Subjective comfort evaluation can intuitively and effectively reflect the wearer's subjective feelings towards the clothing. The subjective evaluation index system contains the eight dimensions of heat, wetness, stuffiness, stickiness, heaviness, restricted movement, stiffness and tightness [22]. The Fritz seven-level semantic difference scale was chosen as the scale for evaluation. The participants in the objective evaluation experiment were 10 elderly people with normal perceptual expression. The average height of the participants was 168±3cm and their weight - 60±5kg, taking into account the size of the experimental clothing. The test environment was an artificial climate chamber manufactured by Espec, Japan. Before the test all participants were informed of the specific steps of the experiment in this research and the related tasks that require their cooperation. The subjective evaluation experiment was divided into 5 stages: Stage 1 was a 10min sedentary session; Stage 2 was a light exercise session where the participant was required to exercise on a treadmill at a speed of 3km/h for 10min; Stage 3 was a moderate exercise session where the participant was required to exercise on a treadmill at a speed of 6km/h for 10min; Stage 4 was 5 sessions of the combined action of stretching, kicking and squatting for 10min.

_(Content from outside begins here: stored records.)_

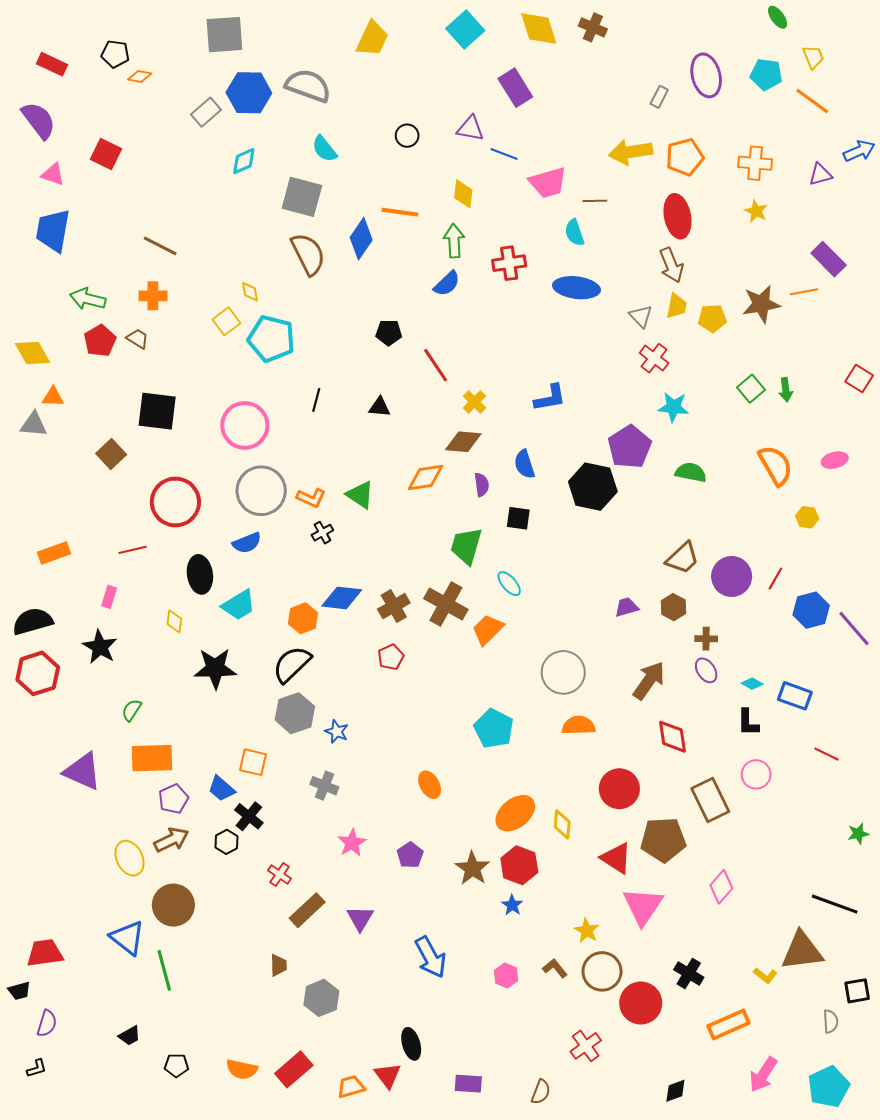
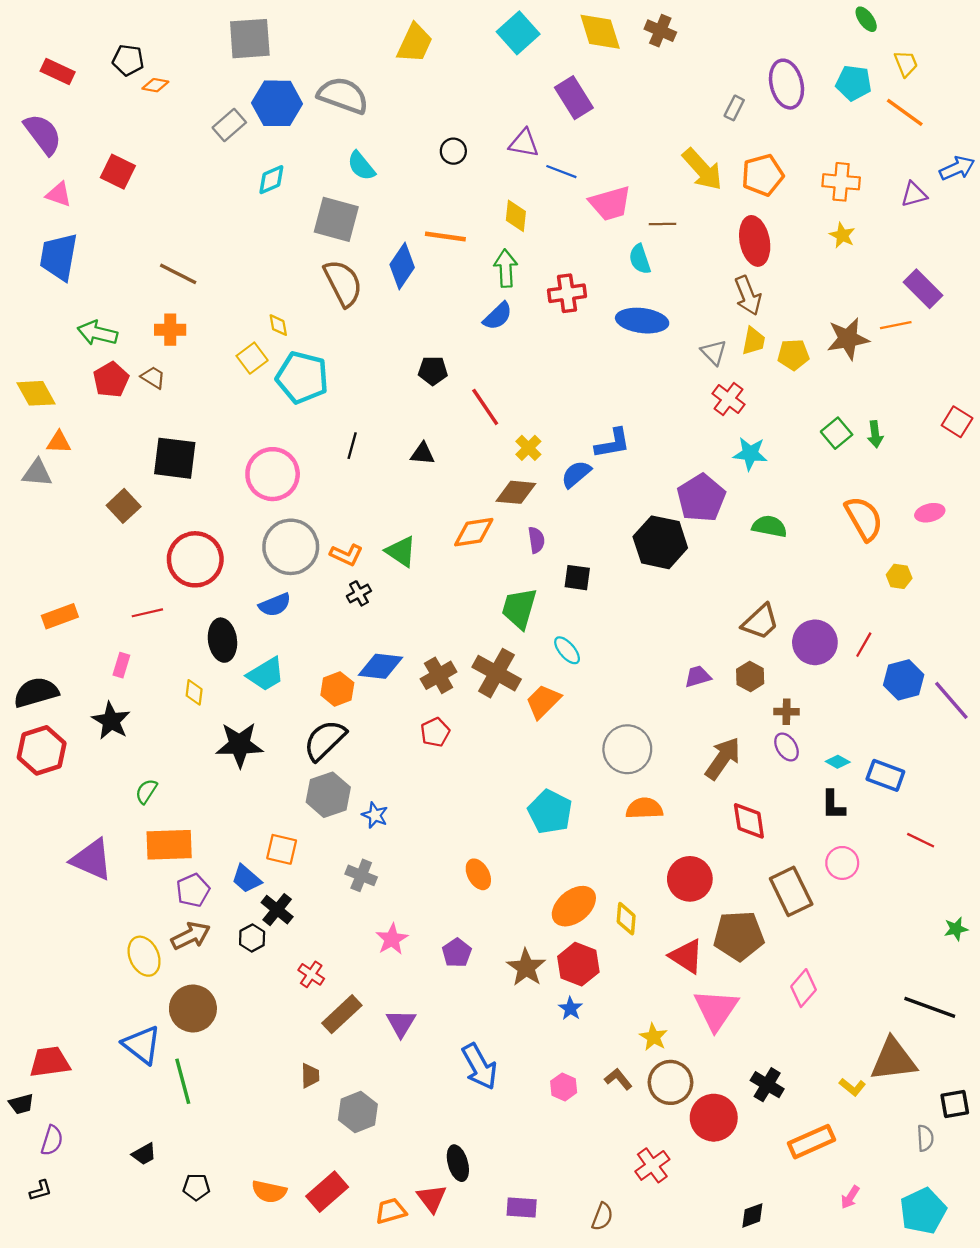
yellow arrow: (631, 152) -> (702, 169), turned -123
blue semicircle: (524, 464) -> (576, 474), moved, turned 68
pink arrow: (763, 1074) -> (850, 1197), size x0.6

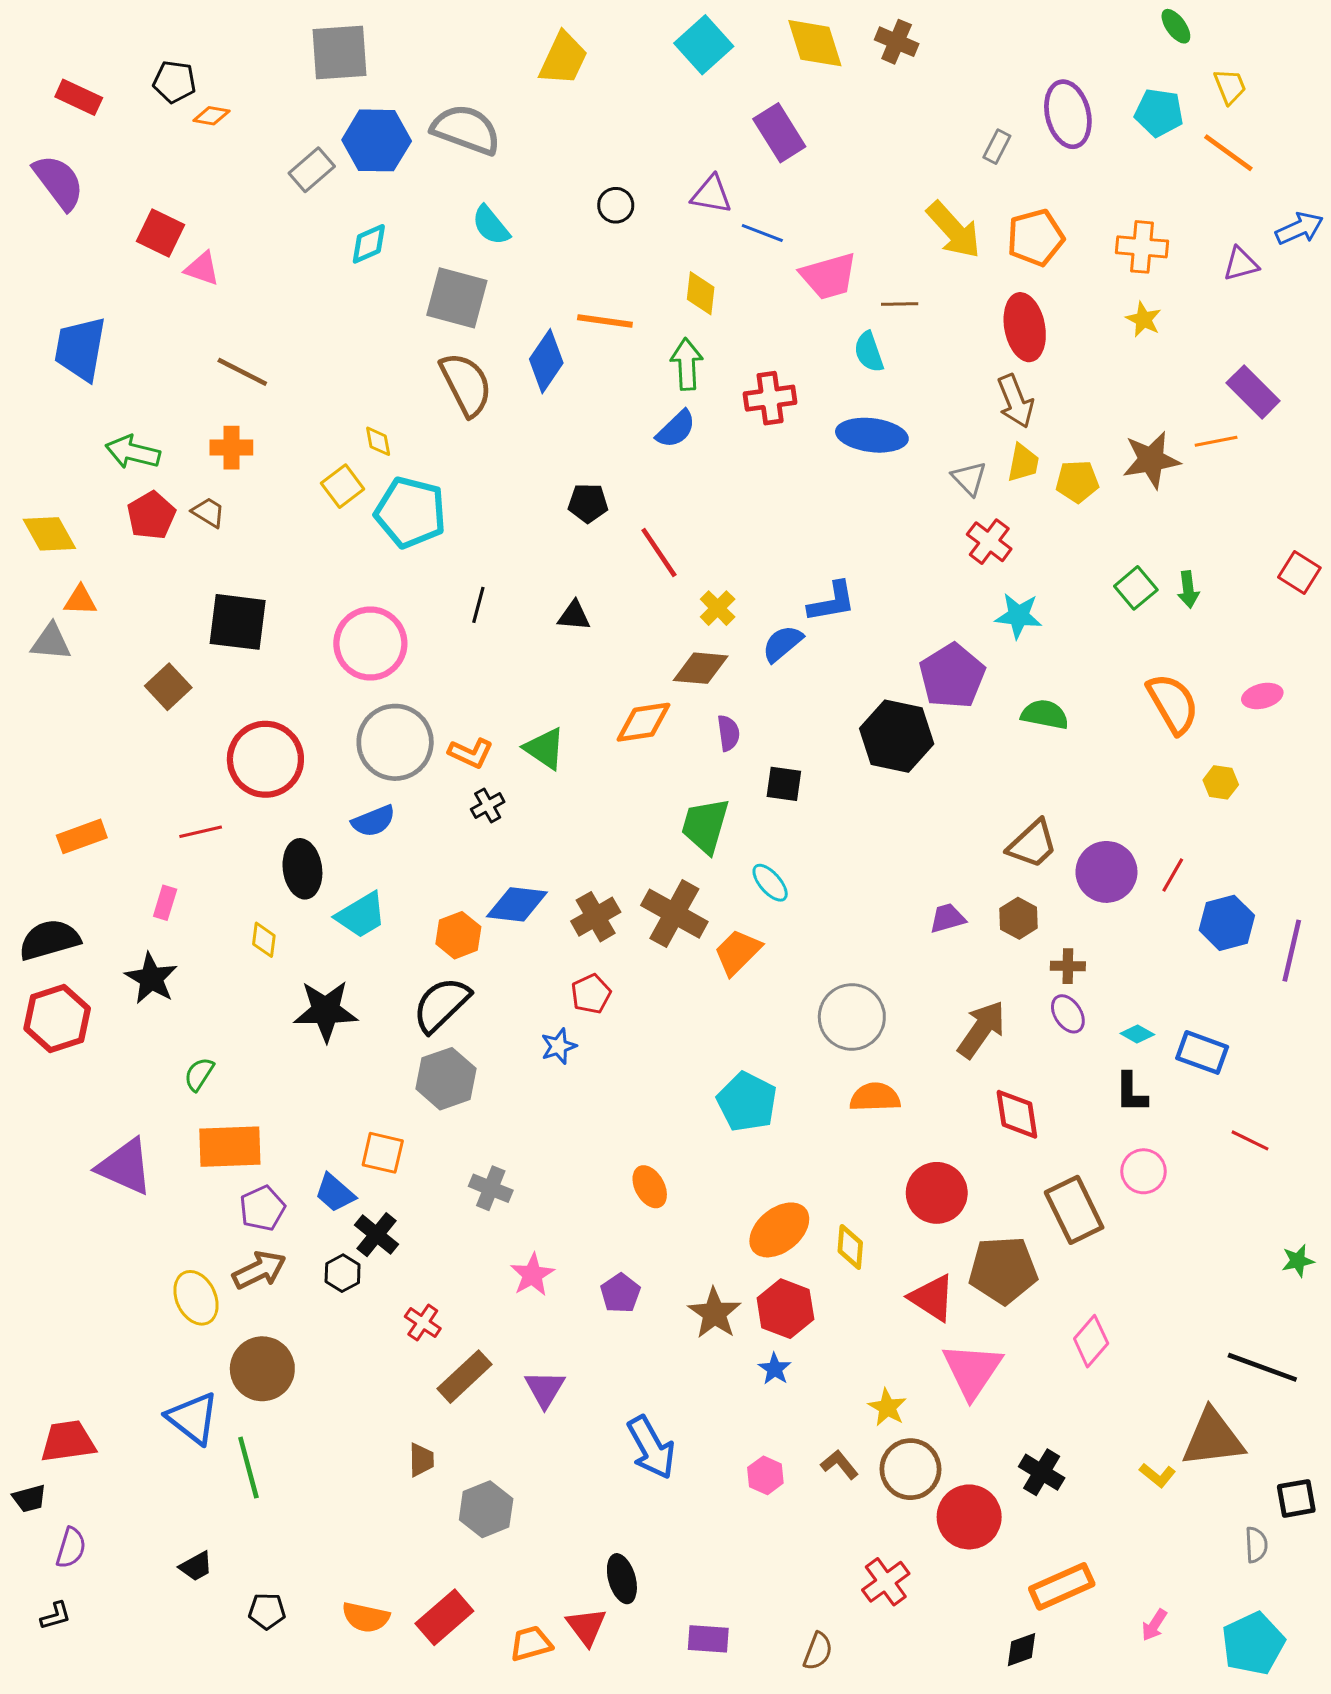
pink triangle: (59, 194) -> (202, 269), moved
purple line: (951, 700) -> (1292, 951), turned 54
blue star: (375, 815) -> (559, 1046), moved, turned 30
orange rectangle: (812, 1142) -> (1062, 1586), moved

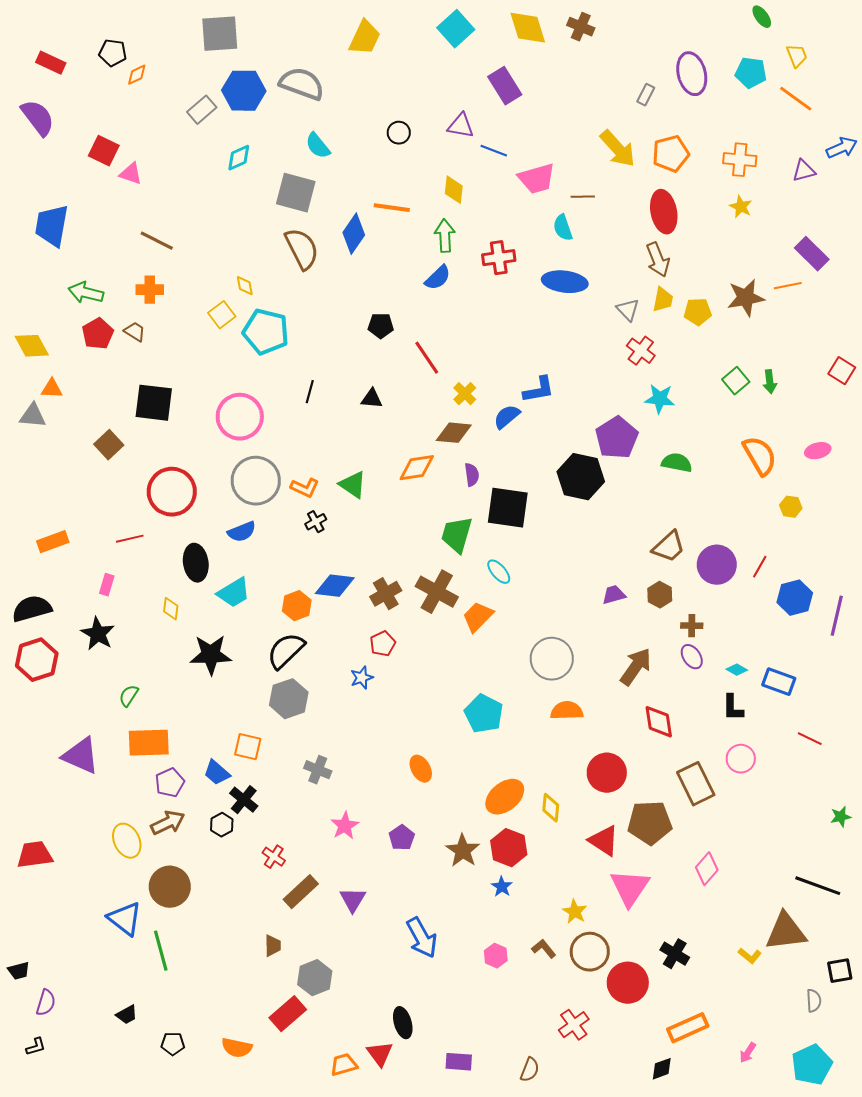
orange diamond: (211, 116) -> (137, 75), turned -35
black square: (784, 784) -> (508, 508), size x1.8
red trapezoid: (68, 1441) -> (35, 855), moved
red rectangle: (444, 1617) -> (288, 1014), moved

Stage 5 was a 10min meditation. At the end of each stage, a subjective evaluation was performed and scored.

Figure 10 shows the scores of the subjective evaluation, which were averaged from the those of the participants. It can be seen that the smart care clothing is almost indistinguishable from ordinary clothing in terms of stuffiness (−0.31%), stickiness (−0.27%), heaviness (−0.07%), thermal (−0.70%), stiffness (−4.68%), and humidity (−1.20%), but less comfortable than ordinary clothing in terms of restricted movement (−23.5%) and tightness (−32.17%).

Fig. 10

Subjective rating scores for clothing comfort

Conclusions

Based on the actual care needs of the disabled elderly, this study proposes the design of smart care-giving clothing in terms of functionality, comfort and dignity value experience in multiple scenarios. The research design was tested and proven to be generally functional and complete, and can play an intelligent role in multiple aspects of care work for the disabled elderly. The average error of temperature and humidity monitoring is 0.20°C and 2.88%RH. The time of putting on-taking off clothing in the 6 representative daily scenarios was reduced by 51.67%. The daily body checking times, uncomfortable behaviours and the anxiety of caregivers was decreased by 42.31%, 28.52% and 74.37%. Compared with ordinary clothing, six of the eight comfort performances are basically the same, and two are slightly worse. The researchers hope that this study will provide a theoretical and practical reference to alleviate the pressure on the social care system brought about by the accelerated aging. At the same time, there are still shortcomings in this study. Due to the fact that all the functional hardware cannot be built into the clothing, the comfort of the smart care-giving clothing is not consistent with that of ordinary home wear owing to restricted movement and tightness. The electronic components’ lifespan of the smart care-giving clothing varies with attrition, hence the overall daily durability of the clothing still needs to be understood and improved. The research was conducted with a small number of participants, thus it is still in the preliminary evaluation stage. The evaluation method proposed in this study will continue to be studied and developed in the future.